Also see: Best Black Friday Laptop Deals Like the Asus ZenBook UX310UA or Dell Inspiron 13 5000, the Acer S 13 is a more affordable alternative to these wallet-busters. Aside from some cheaper parts to the build and a typically quirky trackpad, there are no parts that make it a lesser machine day-to-day than one of the much pricier alternatives. It’s a smash.
Acer S 13 S5-371 review: Price
Its other upgrade is a 256GB SSD, which gives you much more storage to play with. The cheaper version we’re using is perfectly good for most uses, though.

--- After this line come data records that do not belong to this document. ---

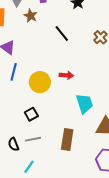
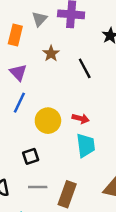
brown star: (31, 16) -> (51, 54), moved
cyan trapezoid: (84, 103) -> (86, 145), moved
gray line: (33, 139) -> (38, 187), moved

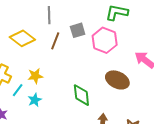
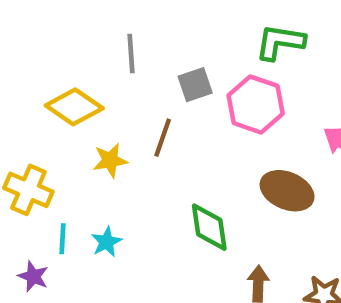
brown line: (55, 41) -> (163, 138), moved
yellow star: (35, 76) -> (110, 160), moved
cyan line: (18, 90) -> (62, 239), moved, turned -32

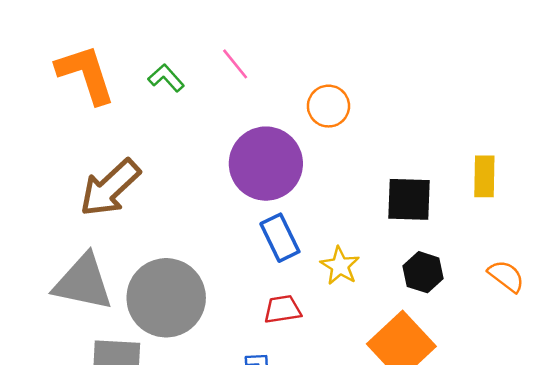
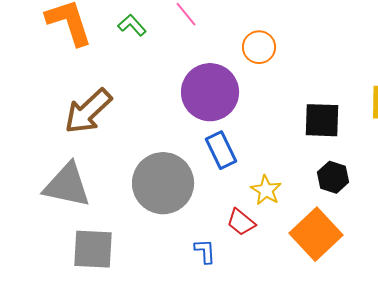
yellow star: (340, 266) -> (266, 190), moved
gray circle: (166, 298) -> (163, 183), moved
red trapezoid: (282, 309) -> (241, 222), moved, turned -132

Acer S 13 S5-371 review: Design
The Acer S 13 does its best not to look like a copy of a MacBook, or one of the other popular ultrabook lines. It has an embossed ‘ridged’ plastic lid, offset by a silvery hinge that gives it a recognisable two-tone style. Its underside is plastic too, and the use of plastic rather than aluminium or glass is one way Acer keeps the S 13’s price accessible. The laptop does have some parts that feel much more like a pricier machine, though. Its keyboard surround is aluminium, with a brushed finish that’s cut around its edges to reveal the shiny aluminium underneath. It’s lovely. While you actually use the Acer S 13, it feels like an ultra-premium machine. It’s only when you finishing working you’re reminded this is really a mid-range laptop. Its plastic parts still feel nice, though. They use a soft-touch finish for an extra tactile edge. The Acer S 13’s keyboard has the rigidity than some laptops of this type lack too. It’s far stiffer than the Asus ZenBook UX360CA’s. While you tap away, it seems there really is no build quality compromise at all. The main reason to want a laptop like the Acer S 13, though, is that it’s so slim and light. It weighs 1.3kg (1326g according to our scales) and is only 15mm thick, the perfect size to use for work trips, or if you want a laptop you can carry around all day, every day.
Acer S 13 S5-371 review: Connectivity
It has very versatile connectivity too. Acer has done its best to please just about everyone, packing-in a wide array of inputs in a very slim laptop. The ones occasionally left out of slimmer laptops are the full-size HDMI and full-size SD card slot. These are important if you want something to act as your main computer, particularly if you’re a keen photographer. Other connectors include two USB 3.0 ports and a single USB-C 3.1 port. This is the latest laptop socket, gradually being used in more and more phones aside from iPhones, which use Apple’s own Lightning connector.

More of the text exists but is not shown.